EXERCISE REQUIREMENTS: Somewhere below are a line with "HR Courses in London" and a later line with "Terms & Conditions". Output exactly those lines and all lines between them.

____ DATA SHOWN

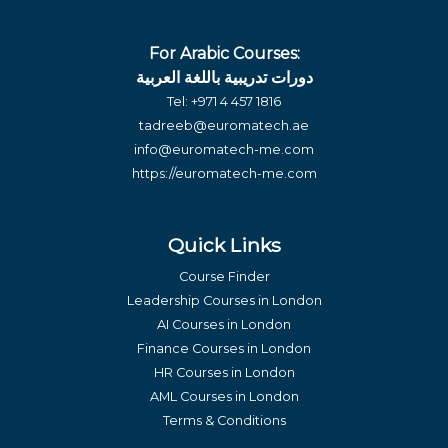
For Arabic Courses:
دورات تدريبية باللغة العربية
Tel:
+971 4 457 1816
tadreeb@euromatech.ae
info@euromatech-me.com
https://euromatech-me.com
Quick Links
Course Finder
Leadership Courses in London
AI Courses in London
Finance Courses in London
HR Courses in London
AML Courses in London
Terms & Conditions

________
____ DATA SHOWN

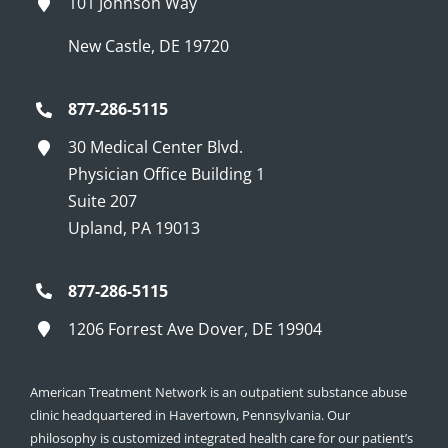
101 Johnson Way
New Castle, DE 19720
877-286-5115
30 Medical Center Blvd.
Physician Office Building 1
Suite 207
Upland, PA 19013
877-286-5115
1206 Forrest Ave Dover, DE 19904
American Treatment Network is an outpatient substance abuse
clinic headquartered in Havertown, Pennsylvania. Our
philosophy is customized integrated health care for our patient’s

________

ANSWER SPACE:
HR Courses in London
AML Courses in London
Terms & Conditions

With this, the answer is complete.